Der Élysée-Vertrag war am 22. Januar 1963 auf Initiative von Bundeskanzler Konrad Adenauer und dem französischen Präsidenten Charles de Gaulle geschlossen worden. Mit ihm wurde die Grundlage für die Aussöhnung nach zwei verheerenden Weltkriegen geschaffen. Auf seiner Basis wurden Städtepartnerschaften ins Leben gerufen, Jugendaustausch-Programme organisiert und zahlreiche zivilgesellschaftliche Kontakte geknüpft.

„Bürger im Mittelpunkt“

Europa könne nicht nur die Ambition einiger weniger Politiker sein, betonte Francois de Rugy. „Die Bürger müssen im Mittelpunkt des europäischen Projekts stehen.“ Für seine auf Deutsch gehaltene Rede bekam er stehende Ovationen. Andreas Jung nahm de Rugys Zitat auf und unterstrich, dass Deutschland und Frankreich zu einer Familie zusammengewachsen seien. Europa sei eine „Herzensangelegenheit der Menschen.“

An der Bundestagssitzung nahm auch eine Delegation der Assemblée Nationale teil. Entsprechend war am Nachmittag eine Delegation deutscher Abgeordneter an der Sitzung der Nationalversammlung in Paris zugegen. Dort hielt Bundestagspräsident Wolfgang Schäuble eine Rede. In Berlin sagte er, die wechselseitigen Besuche an den Jahrestagen der Unterzeichnung des Élysée-Vertrages folgten zwar inzwischen einer Tradition, seien gleichwohl nicht selbstverständlich. Es gehe darum, etwas Gemeinsames zu schaffen: „Zwei Völker – eine Zukunft.“

Kein Europa ohne deutsch-französische Achse

Die meisten Redner würdigten die Tatsache, dass die deutsch-französische Freundschaft das Fundament für die Integration Europas sei. So sagte Volker Kauder: „Europa ist mehr als die deutsch-französische Beziehungen, aber wenn die deutsch-französische Achse nicht funktioniert …, dann kommt Europa nicht voran.“ Er betonte auch: „Europa wird nur eine gute Zukunft haben ohne Nationalismus.“

Mit Blick auf die Regierungsbildung in Deutschland forderte Kauder, man müsse dem französischen Präsidenten Emmanuel Macron rasch Antworten auf seine Anregungen zur Weiterentwicklung Europas geben. De Rugy erklärte, nur gemeinsam könne man etwa der Konkurrenz neuer Weltmächte die Stirn bieten, nur gemeinsam könne man eine Lösung der Migrationskrise finden.

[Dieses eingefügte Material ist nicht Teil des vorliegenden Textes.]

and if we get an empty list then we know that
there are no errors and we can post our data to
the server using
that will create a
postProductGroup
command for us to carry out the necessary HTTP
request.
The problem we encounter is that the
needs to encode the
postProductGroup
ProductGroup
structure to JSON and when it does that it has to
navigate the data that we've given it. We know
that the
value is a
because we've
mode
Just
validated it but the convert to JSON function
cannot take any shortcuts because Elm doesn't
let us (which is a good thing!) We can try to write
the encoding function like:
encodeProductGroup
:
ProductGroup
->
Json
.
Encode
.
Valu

Die gemeinsame Verantwortung Deutschlands und Frankreichs für Europa stellte auch der außenpolitische Sprecher der Unionsfraktion, Jürgen Hardt, heraus. Als Beispiel für eine gelungene deutsch-französische Initiative, der sich am Ende fast alle EU-Mitgliedstaaten angeschlossen haben, nannte er die mittelfristige Schaffung einer Verteidigungsunion. Gleichwohl warnte er davor, dass sich Deutschland und Frankreich in der EU als Lehrmeister aufspielten. Auch de Rugy betonte, ein deutsch-französisches Direktorium dürfe es in der EU nicht geben.